Arti writes from India…
“130 rupees is the per pupil expenditure on Adult Education and in comparison for primary education it is 730 rupees,” Dr. Shah informed me. He continued to appraise me further by adding, “The Adult Education facilitator who is responsible for running the adult literacy courses at the village level is supposed to work for free; while primary school teachers get paid Rs.7000/month.” I knew, of course, that the spending on adult education, by the government (and also by NGOs) was disproportionate as compared to the spending on primary education, but I did not know that it was so blatant .
I suppose that adds to the list of reasons I have for believing that adult literacy is an area of development that is begging for attention. I acknowledge, however, that as I travel from Delhi, the country’s capital, to Lucknow (a state capital) to Bhadohi (a district center in Uttar Pradesh), I am struck evermore that even in the two years that I have been away, India has become so much more chaotic and that challenges abound at every step. The distance between the haves and the have nots continues to burgeon – as cycles and small cars struggle for space on tiny roads; jarring sights of beggars, mentally disabled, physically handicapped crowd the roads at crosswalks and little children performing like monkeys vie for attention at red lights.
The infrastructure has obviously improved in Delhi and Lucknow, but remains as run-down as before in Bhadohi and I imagine, the villages are untouched too.
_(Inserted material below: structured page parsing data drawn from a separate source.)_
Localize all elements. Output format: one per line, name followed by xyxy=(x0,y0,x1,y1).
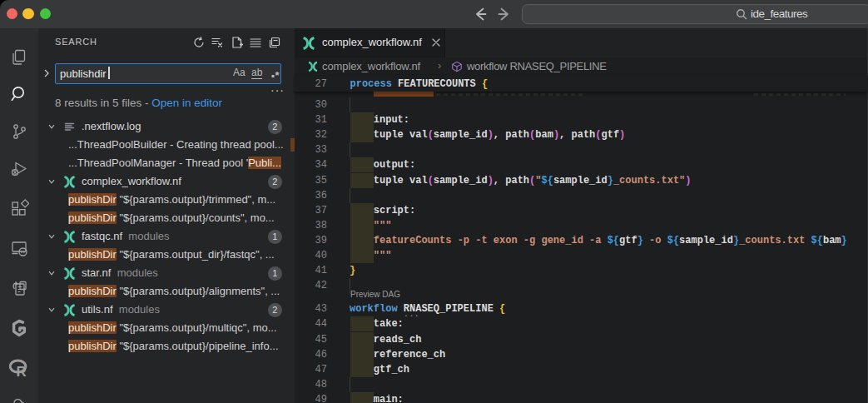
svg-text:R: R xyxy=(17,364,27,379)
svg-text:*: * xyxy=(275,69,280,80)
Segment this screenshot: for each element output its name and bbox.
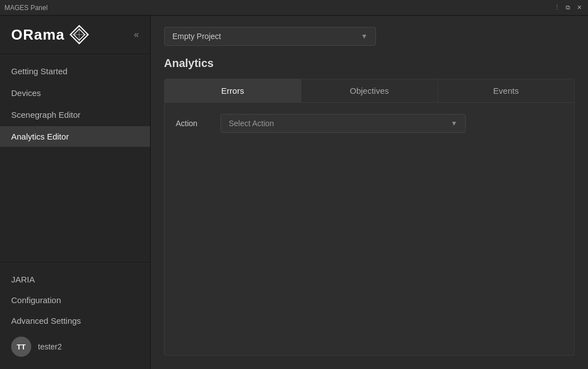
logo-diamond-icon xyxy=(69,25,89,45)
tab-objectives[interactable]: Objectives xyxy=(301,79,438,102)
sidebar-item-advanced-settings[interactable]: Advanced Settings xyxy=(0,310,150,331)
project-dropdown[interactable]: Empty Project ▼ xyxy=(164,27,376,46)
title-bar-controls: ⋮ ⧉ ✕ xyxy=(552,3,584,12)
content-area: Empty Project ▼ Analytics Errors Objecti… xyxy=(151,16,588,369)
action-row: Action Select Action ▼ xyxy=(176,114,563,133)
tab-content-errors: Action Select Action ▼ xyxy=(164,103,575,356)
sidebar-bottom: JARIA Configuration Advanced Settings TT… xyxy=(0,262,150,369)
avatar: TT xyxy=(11,337,31,357)
title-bar: MAGES Panel ⋮ ⧉ ✕ xyxy=(0,0,588,16)
sidebar-spacer xyxy=(0,165,150,262)
project-dropdown-row: Empty Project ▼ xyxy=(164,27,575,46)
project-dropdown-value: Empty Project xyxy=(172,32,221,41)
sidebar-item-getting-started[interactable]: Getting Started xyxy=(0,61,150,82)
sidebar-item-scenegraph-editor[interactable]: Scenegraph Editor xyxy=(0,104,150,125)
logo-container: ORama xyxy=(11,25,89,45)
window-title: MAGES Panel xyxy=(4,4,47,12)
logo-area: ORama « xyxy=(0,16,150,54)
logo-text: ORama xyxy=(11,26,65,44)
sidebar-item-analytics-editor[interactable]: Analytics Editor xyxy=(0,126,150,147)
user-area[interactable]: TT tester2 xyxy=(0,331,150,362)
action-dropdown-arrow-icon: ▼ xyxy=(451,119,457,127)
sidebar-item-configuration[interactable]: Configuration xyxy=(0,290,150,310)
project-dropdown-arrow-icon: ▼ xyxy=(361,32,368,40)
collapse-sidebar-button[interactable]: « xyxy=(132,27,141,42)
sidebar-item-jaria[interactable]: JARIA xyxy=(0,269,150,290)
title-bar-left: MAGES Panel xyxy=(4,4,47,12)
analytics-section-title: Analytics xyxy=(164,57,575,70)
action-label: Action xyxy=(176,119,209,128)
close-button[interactable]: ✕ xyxy=(575,3,584,12)
sidebar-nav: Getting Started Devices Scenegraph Edito… xyxy=(0,54,150,165)
action-dropdown-value: Select Action xyxy=(229,119,274,128)
action-dropdown[interactable]: Select Action ▼ xyxy=(220,114,466,133)
main-layout: ORama « Getting Started Devices Scenegra… xyxy=(0,16,588,369)
tab-errors[interactable]: Errors xyxy=(165,79,301,102)
sidebar: ORama « Getting Started Devices Scenegra… xyxy=(0,16,151,369)
menu-button[interactable]: ⋮ xyxy=(552,3,561,12)
user-name: tester2 xyxy=(38,342,62,351)
tab-events[interactable]: Events xyxy=(438,79,574,102)
restore-button[interactable]: ⧉ xyxy=(563,3,572,12)
tabs-bar: Errors Objectives Events xyxy=(164,79,575,103)
sidebar-item-devices[interactable]: Devices xyxy=(0,83,150,103)
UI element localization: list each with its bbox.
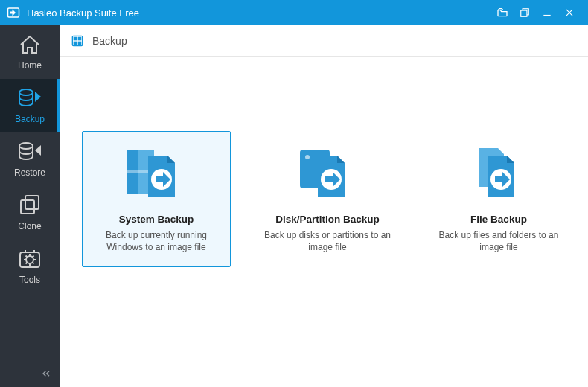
card-disk-partition-backup[interactable]: Disk/Partition Backup Back up disks or p… <box>253 131 402 267</box>
svg-rect-14 <box>78 37 80 39</box>
svg-rect-13 <box>74 37 76 39</box>
svg-rect-9 <box>25 196 39 209</box>
sidebar-item-label: Clone <box>18 221 41 231</box>
restore-window-button[interactable] <box>514 0 536 25</box>
svg-rect-16 <box>78 42 80 44</box>
close-button[interactable] <box>558 0 581 25</box>
svg-rect-2 <box>521 10 527 16</box>
svg-rect-8 <box>21 200 34 214</box>
svg-point-7 <box>19 143 33 149</box>
app-body: Home Backup Restore Clone <box>0 25 588 387</box>
svg-point-6 <box>19 89 33 95</box>
tools-icon <box>17 248 42 270</box>
page-header: Backup <box>60 25 588 57</box>
app-window: Hasleo Backup Suite Free Home <box>0 0 588 387</box>
disk-backup-icon <box>261 142 394 205</box>
chevrons-left-icon <box>40 368 52 382</box>
svg-rect-15 <box>74 42 76 44</box>
card-system-backup[interactable]: System Backup Back up currently running … <box>82 131 231 267</box>
card-file-backup[interactable]: File Backup Back up files and folders to… <box>424 131 573 267</box>
sidebar-item-label: Home <box>18 60 42 71</box>
page-title: Backup <box>92 35 127 47</box>
svg-point-22 <box>305 155 310 159</box>
file-backup-icon <box>432 142 565 205</box>
system-backup-icon <box>90 142 223 205</box>
grid-icon <box>71 35 83 47</box>
card-title: System Backup <box>90 214 223 225</box>
open-folder-button[interactable] <box>491 0 514 25</box>
card-desc: Back up files and folders to an image fi… <box>432 229 565 253</box>
sidebar-item-restore[interactable]: Restore <box>0 132 60 186</box>
sidebar-item-tools[interactable]: Tools <box>0 240 60 293</box>
sidebar: Home Backup Restore Clone <box>0 25 60 387</box>
sidebar-item-label: Backup <box>15 114 45 124</box>
home-icon <box>17 33 42 56</box>
titlebar: Hasleo Backup Suite Free <box>0 0 588 25</box>
sidebar-item-backup[interactable]: Backup <box>0 79 60 132</box>
sidebar-collapse-button[interactable] <box>0 362 60 387</box>
card-desc: Back up currently running Windows to an … <box>90 229 223 253</box>
card-title: Disk/Partition Backup <box>261 214 394 225</box>
app-logo-icon <box>6 5 21 20</box>
main-content: Backup <box>60 25 588 387</box>
sidebar-item-clone[interactable]: Clone <box>0 186 60 240</box>
sidebar-item-home[interactable]: Home <box>0 25 60 79</box>
app-title: Hasleo Backup Suite Free <box>27 7 139 19</box>
minimize-button[interactable] <box>536 0 558 25</box>
sidebar-item-label: Restore <box>14 167 45 178</box>
card-title: File Backup <box>432 214 565 225</box>
clone-icon <box>17 194 42 217</box>
backup-options: System Backup Back up currently running … <box>60 57 588 387</box>
sidebar-item-label: Tools <box>19 275 40 285</box>
backup-icon <box>17 87 42 109</box>
card-desc: Back up disks or partitions to an image … <box>261 229 394 253</box>
restore-icon <box>17 141 42 163</box>
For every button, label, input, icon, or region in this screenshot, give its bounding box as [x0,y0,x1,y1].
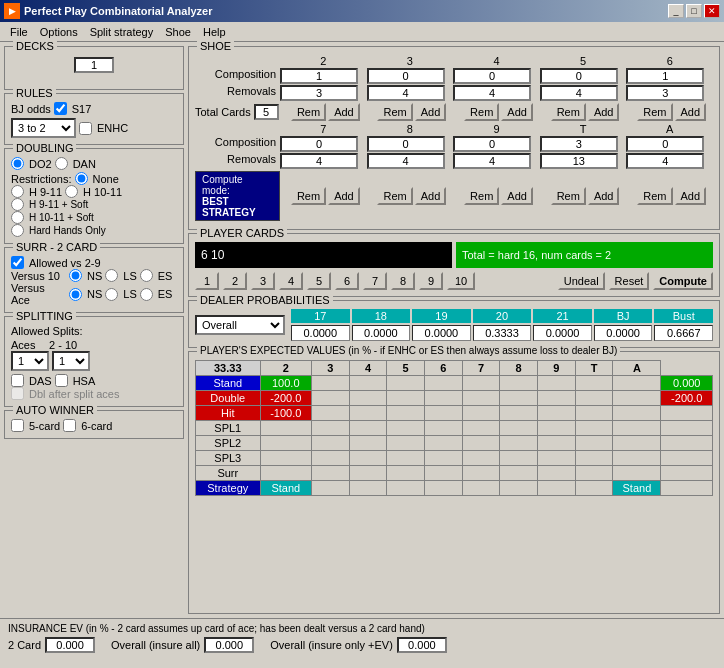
enhc-checkbox[interactable] [79,122,92,135]
rem-2[interactable] [280,85,358,101]
prob-header-bj: BJ [594,309,653,323]
rem-btn-7[interactable]: Rem [291,187,326,205]
prob-val-18: 0.0000 [352,325,411,341]
rem-3[interactable] [367,85,445,101]
card-btn-3[interactable]: 3 [251,272,275,290]
menu-options[interactable]: Options [34,24,84,40]
menu-help[interactable]: Help [197,24,232,40]
rem-5[interactable] [540,85,618,101]
card-btn-2[interactable]: 2 [223,272,247,290]
undeal-button[interactable]: Undeal [558,272,605,290]
five-card-checkbox[interactable] [11,419,24,432]
comp-9[interactable] [453,136,531,152]
add-btn-4[interactable]: Add [501,103,533,121]
card-btn-9[interactable]: 9 [419,272,443,290]
comp-7[interactable] [280,136,358,152]
decks-input[interactable] [74,57,114,73]
minimize-button[interactable]: _ [668,4,684,18]
add-btn-8[interactable]: Add [415,187,447,205]
six-card-checkbox[interactable] [63,419,76,432]
comp-6[interactable] [626,68,704,84]
total-cards-input[interactable] [254,104,279,120]
card-btn-5[interactable]: 5 [307,272,331,290]
menu-file[interactable]: File [4,24,34,40]
rem-7[interactable] [280,153,358,169]
add-btn-5[interactable]: Add [588,103,620,121]
two-card-input[interactable] [45,637,95,653]
add-btn-2[interactable]: Add [328,103,360,121]
six-card-label: 6-card [81,420,112,432]
rem-btn-9[interactable]: Rem [464,187,499,205]
es2-radio[interactable] [140,288,153,301]
ns-label: NS [87,270,102,282]
rem-btn-2[interactable]: Rem [291,103,326,121]
ev-col-header-6: 7 [462,361,500,376]
aces-select[interactable]: 123 [11,351,49,371]
comp-4[interactable] [453,68,531,84]
comp-3[interactable] [367,68,445,84]
maximize-button[interactable]: □ [686,4,702,18]
add-btn-T[interactable]: Add [588,187,620,205]
card-btn-1[interactable]: 1 [195,272,219,290]
comp-T[interactable] [540,136,618,152]
s17-checkbox[interactable] [54,102,67,115]
rem-4[interactable] [453,85,531,101]
add-btn-9[interactable]: Add [501,187,533,205]
rem-6[interactable] [626,85,704,101]
add-btn-A[interactable]: Add [675,187,707,205]
ns2-radio[interactable] [69,288,82,301]
prob-select[interactable]: Overall [195,315,285,335]
compute-button[interactable]: Compute [653,272,713,290]
close-button[interactable]: ✕ [704,4,720,18]
menu-shoe[interactable]: Shoe [159,24,197,40]
comp-A[interactable] [626,136,704,152]
rem-btn-A[interactable]: Rem [637,187,672,205]
h911soft-radio[interactable] [11,198,24,211]
none-radio[interactable] [75,172,88,185]
h911-radio[interactable] [11,185,24,198]
do2-radio[interactable] [11,157,24,170]
overall-input[interactable] [204,637,254,653]
twoten-select[interactable]: 123 [52,351,90,371]
comp-2[interactable] [280,68,358,84]
dan-radio[interactable] [55,157,68,170]
card-btn-6[interactable]: 6 [335,272,359,290]
rem-btn-6[interactable]: Rem [637,103,672,121]
es-radio[interactable] [140,269,153,282]
add-btn-3[interactable]: Add [415,103,447,121]
ns-radio[interactable] [69,269,82,282]
rem-8[interactable] [367,153,445,169]
ls2-radio[interactable] [105,288,118,301]
rem-T[interactable] [540,153,618,169]
comp-8[interactable] [367,136,445,152]
dbl-after-checkbox[interactable] [11,387,24,400]
rem-9[interactable] [453,153,531,169]
rem-btn-5[interactable]: Rem [551,103,586,121]
hardhands-radio[interactable] [11,224,24,237]
ev-cell-6-1 [311,466,349,481]
hsa-checkbox[interactable] [55,374,68,387]
das-checkbox[interactable] [11,374,24,387]
rem-btn-T[interactable]: Rem [551,187,586,205]
reset-button[interactable]: Reset [609,272,650,290]
h1011-radio[interactable] [65,185,78,198]
allowed-label: Allowed vs 2-9 [29,257,101,269]
rem-A[interactable] [626,153,704,169]
overall-pos-input[interactable] [397,637,447,653]
menu-split-strategy[interactable]: Split strategy [84,24,160,40]
rem-btn-4[interactable]: Rem [464,103,499,121]
comp-5[interactable] [540,68,618,84]
card-btn-10[interactable]: 10 [447,272,475,290]
add-btn-7[interactable]: Add [328,187,360,205]
odds-select[interactable]: 3 to 2 6 to 5 [11,118,76,138]
left-panel: DECKS RULES BJ odds S17 3 to 2 6 to 5 EN… [4,46,184,614]
card-btn-7[interactable]: 7 [363,272,387,290]
add-btn-6[interactable]: Add [675,103,707,121]
card-btn-8[interactable]: 8 [391,272,415,290]
allowed-checkbox[interactable] [11,256,24,269]
rem-btn-3[interactable]: Rem [377,103,412,121]
h1011soft-radio[interactable] [11,211,24,224]
card-btn-4[interactable]: 4 [279,272,303,290]
ls-radio[interactable] [105,269,118,282]
rem-btn-8[interactable]: Rem [377,187,412,205]
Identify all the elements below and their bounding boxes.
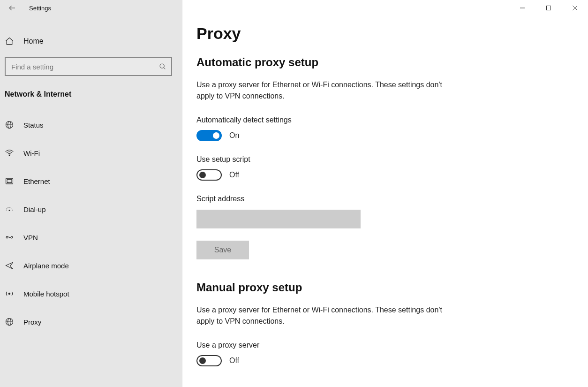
use-script-toggle-row: Off [196,169,588,181]
use-proxy-server-label: Use a proxy server [196,341,588,349]
script-address-label: Script address [196,195,588,203]
svg-point-6 [9,155,10,156]
minimize-button[interactable] [509,0,535,16]
sidebar-item-label: Ethernet [23,177,50,185]
use-script-toggle[interactable] [196,169,222,181]
search-icon [159,63,166,70]
back-button[interactable] [4,0,21,16]
sidebar-item-airplane[interactable]: Airplane mode [0,254,182,277]
hotspot-icon [5,289,18,298]
proxy-icon [5,317,18,326]
home-nav-item[interactable]: Home [0,30,182,53]
sidebar-item-proxy[interactable]: Proxy [0,311,182,333]
page-title: Proxy [196,24,588,43]
maximize-icon [546,5,551,11]
svg-point-15 [11,236,13,238]
svg-rect-21 [547,6,551,10]
auto-detect-toggle-row: On [196,130,588,141]
search-wrap [0,53,182,76]
content-area: Proxy Automatic proxy setup Use a proxy … [182,16,588,366]
sidebar: Settings Home Network & Internet [0,0,182,387]
auto-proxy-description: Use a proxy server for Ethernet or Wi-Fi… [196,79,445,102]
use-proxy-toggle[interactable] [196,355,222,366]
home-label: Home [23,37,44,46]
auto-proxy-heading: Automatic proxy setup [196,56,588,69]
ethernet-icon [5,176,18,186]
maximize-button[interactable] [535,0,562,16]
save-button[interactable]: Save [196,241,249,259]
titlebar-left: Settings [0,0,182,16]
airplane-icon [5,261,18,270]
search-box[interactable] [5,57,172,76]
window-controls [182,0,588,16]
svg-point-1 [160,64,164,68]
sidebar-item-vpn[interactable]: VPN [0,226,182,249]
sidebar-item-label: Mobile hotspot [23,290,69,298]
sidebar-item-ethernet[interactable]: Ethernet [0,170,182,192]
globe-icon [5,120,18,129]
use-proxy-toggle-row: Off [196,355,588,366]
sidebar-item-hotspot[interactable]: Mobile hotspot [0,282,182,305]
close-icon [572,5,578,11]
back-arrow-icon [8,4,16,12]
sidebar-item-label: Wi-Fi [23,149,40,157]
sidebar-item-label: Status [23,121,44,129]
script-address-input[interactable] [196,210,361,228]
wifi-icon [5,148,18,158]
sidebar-nav: Status Wi-Fi Ethernet [0,114,182,339]
home-icon [5,37,18,46]
app-root: Settings Home Network & Internet [0,0,588,387]
svg-point-13 [9,210,10,211]
sidebar-item-dialup[interactable]: Dial-up [0,198,182,220]
svg-point-14 [6,236,8,238]
sidebar-item-label: VPN [23,234,38,242]
svg-point-16 [8,293,10,294]
vpn-icon [5,233,18,242]
manual-proxy-heading: Manual proxy setup [196,281,588,294]
sidebar-item-wifi[interactable]: Wi-Fi [0,142,182,164]
auto-detect-state-text: On [229,131,239,140]
sidebar-item-label: Dial-up [23,205,46,213]
use-script-state-text: Off [229,171,239,179]
manual-proxy-description: Use a proxy server for Ethernet or Wi-Fi… [196,304,445,327]
minimize-icon [520,5,525,11]
use-proxy-state-text: Off [229,357,239,365]
auto-detect-toggle[interactable] [196,130,222,141]
search-input[interactable] [11,63,159,71]
sidebar-section-title: Network & Internet [0,76,182,105]
sidebar-item-label: Proxy [23,318,41,326]
app-title: Settings [29,5,51,12]
svg-line-2 [164,68,165,69]
use-script-label: Use setup script [196,155,588,164]
main-content: Proxy Automatic proxy setup Use a proxy … [182,0,588,387]
sidebar-item-status[interactable]: Status [0,114,182,136]
sidebar-item-label: Airplane mode [23,262,69,270]
close-button[interactable] [562,0,588,16]
dial-up-icon [5,205,18,214]
auto-detect-label: Automatically detect settings [196,116,588,124]
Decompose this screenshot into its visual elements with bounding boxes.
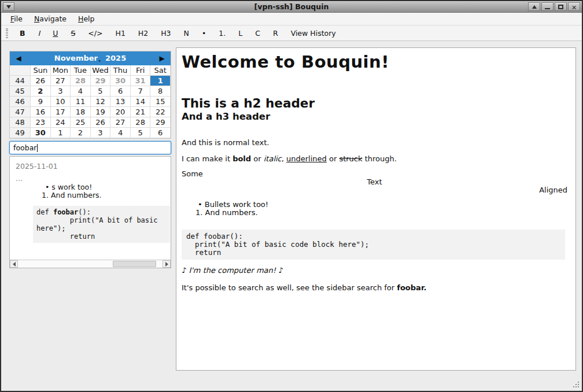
calendar-day-6[interactable]: 6 (110, 86, 131, 97)
search-input[interactable]: foobar (9, 141, 171, 154)
toolbar-align-right-button[interactable]: R (267, 27, 285, 39)
calendar-day-19[interactable]: 19 (91, 107, 111, 117)
calendar-day-1[interactable]: 1 (51, 128, 71, 138)
bullet-text: Bullets work too! (205, 200, 268, 209)
calendar-day-7[interactable]: 7 (131, 86, 151, 97)
plain-text: or (251, 154, 264, 163)
toolbar-align-left-button[interactable]: L (232, 27, 249, 39)
calendar-day-14[interactable]: 14 (131, 97, 151, 107)
calendar-day-1[interactable]: 1 (150, 76, 171, 86)
calendar-day-3[interactable]: 3 (51, 86, 71, 97)
calendar-day-9[interactable]: 9 (31, 97, 51, 107)
calendar-next-button[interactable]: ▶ (153, 54, 171, 62)
window-title: [vpn-ssh] Bouquin (1, 2, 582, 11)
toolbar-heading3-button[interactable]: H3 (154, 27, 177, 39)
calendar-day-18[interactable]: 18 (71, 107, 91, 117)
toolbar-bullet-list-button[interactable]: • (195, 27, 212, 39)
calendar-day-2[interactable]: 2 (31, 86, 51, 97)
h3-header: And a h3 header (182, 110, 567, 123)
window-close-button[interactable] (568, 2, 580, 11)
toolbar-heading1-button[interactable]: H1 (109, 27, 131, 39)
calendar-day-30[interactable]: 30 (31, 128, 51, 138)
calendar-day-11[interactable]: 11 (71, 97, 91, 107)
calendar-day-31[interactable]: 31 (131, 76, 151, 86)
scrollbar-thumb[interactable] (113, 261, 156, 267)
calendar-day-17[interactable]: 17 (51, 107, 71, 117)
search-hint-paragraph: It's possible to search as well, see the… (182, 283, 567, 293)
toolbar-numbered-list-button[interactable]: 1. (212, 27, 232, 39)
calendar-day-12[interactable]: 12 (91, 97, 111, 107)
calendar-day-4[interactable]: 4 (71, 86, 91, 97)
editor-content[interactable]: Welcome to Bouquin! This is a h2 header … (176, 47, 576, 371)
toolbar-align-center-button[interactable]: C (249, 27, 267, 39)
calendar-day-8[interactable]: 8 (150, 86, 171, 97)
calendar-day-27[interactable]: 27 (51, 76, 71, 86)
calendar-day-13[interactable]: 13 (110, 97, 131, 107)
window-shade-button[interactable] (528, 2, 540, 11)
calendar-grid: SunMonTueWedThuFriSat4426272829303114523… (10, 65, 171, 138)
calendar-day-5[interactable]: 5 (91, 86, 111, 97)
toolbar-italic-button[interactable]: I (32, 27, 47, 39)
scroll-right-button[interactable] (163, 260, 171, 268)
day-header-tue: Tue (71, 65, 91, 76)
bullet-marker: • (45, 183, 49, 191)
horizontal-scrollbar[interactable] (10, 260, 171, 268)
calendar-day-28[interactable]: 28 (131, 117, 151, 128)
menu-item-help[interactable]: Help (72, 13, 101, 25)
plain-text: or (327, 154, 340, 163)
day-header-sun: Sun (31, 65, 51, 76)
calendar-day-4[interactable]: 4 (110, 128, 131, 138)
toolbar-strikethrough-button[interactable]: S (64, 27, 82, 39)
toolbar-drag-handle[interactable] (6, 28, 8, 38)
week-column-header (10, 65, 31, 76)
calendar-month-year[interactable]: November▾2025 (27, 54, 153, 64)
menu-bar: FileNavigateHelp (1, 13, 582, 25)
calendar-day-20[interactable]: 20 (110, 107, 131, 117)
calendar-day-3[interactable]: 3 (91, 128, 111, 138)
calendar-day-2[interactable]: 2 (71, 128, 91, 138)
calendar-day-26[interactable]: 26 (31, 76, 51, 86)
day-header-fri: Fri (131, 65, 151, 76)
day-header-sat: Sat (150, 65, 171, 76)
calendar-month[interactable]: November (54, 54, 98, 62)
week-number: 46 (10, 97, 31, 107)
scroll-right-icon (165, 262, 168, 267)
calendar-day-10[interactable]: 10 (51, 97, 71, 107)
toolbar-view-history-button[interactable]: View History (285, 27, 342, 39)
calendar-day-25[interactable]: 25 (71, 117, 91, 128)
menu-item-file[interactable]: File (5, 13, 28, 25)
calendar-day-29[interactable]: 29 (91, 76, 111, 86)
calendar-day-21[interactable]: 21 (131, 107, 151, 117)
close-icon (571, 1, 577, 12)
window-minimize-button[interactable] (541, 2, 554, 11)
result-date-link[interactable]: 2025-11-01 (16, 162, 165, 171)
toolbar-underline-button[interactable]: U (46, 27, 64, 39)
toolbar-heading2-button[interactable]: H2 (132, 27, 154, 39)
calendar-day-5[interactable]: 5 (131, 128, 151, 138)
window-maximize-button[interactable] (555, 2, 567, 11)
calendar-day-16[interactable]: 16 (31, 107, 51, 117)
calendar-day-23[interactable]: 23 (31, 117, 51, 128)
calendar-prev-button[interactable]: ◀ (10, 54, 27, 62)
toolbar-normal-text-button[interactable]: N (178, 27, 195, 39)
calendar-day-27[interactable]: 27 (110, 117, 131, 128)
calendar-year[interactable]: 2025 (105, 54, 126, 62)
format-toolbar: BIUS</>H1H2H3N•1.LCRView History (1, 26, 582, 41)
month-dropdown-icon: ▾ (98, 58, 101, 64)
calendar-day-22[interactable]: 22 (150, 107, 171, 117)
calendar-day-6[interactable]: 6 (150, 128, 171, 138)
toolbar-bold-button[interactable]: B (13, 27, 32, 39)
calendar-day-30[interactable]: 30 (110, 76, 131, 86)
calendar-day-24[interactable]: 24 (51, 117, 71, 128)
calendar-day-15[interactable]: 15 (150, 97, 171, 107)
scroll-left-button[interactable] (10, 260, 18, 268)
resize-grip[interactable] (572, 380, 579, 387)
calendar-day-29[interactable]: 29 (150, 117, 171, 128)
styled-text-u: underlined (286, 154, 327, 163)
calendar-day-28[interactable]: 28 (71, 76, 91, 86)
shade-icon (532, 5, 537, 9)
menu-item-navigate[interactable]: Navigate (28, 13, 72, 25)
toolbar-code-button[interactable]: </> (82, 27, 109, 39)
calendar-day-26[interactable]: 26 (91, 117, 111, 128)
music-note-icon: ♪ (278, 266, 283, 275)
India is not an easy place to survive and I felt somewhat overwhelmed on my way to Bhadohi in the train, thinking, “How am I ever going to make a difference here – it is too much – it is coming apart at the seams. How will I be able to do a project that really has an impact. What was I thinking?”
Now that I am here in Bhadohi and working in the field, I know that I can find my way around very well – instinctively – and I know precisely where to put one foot and then the next – so that should show us the way forward…even if I feel a sense of the immensity of the context that surrounds me.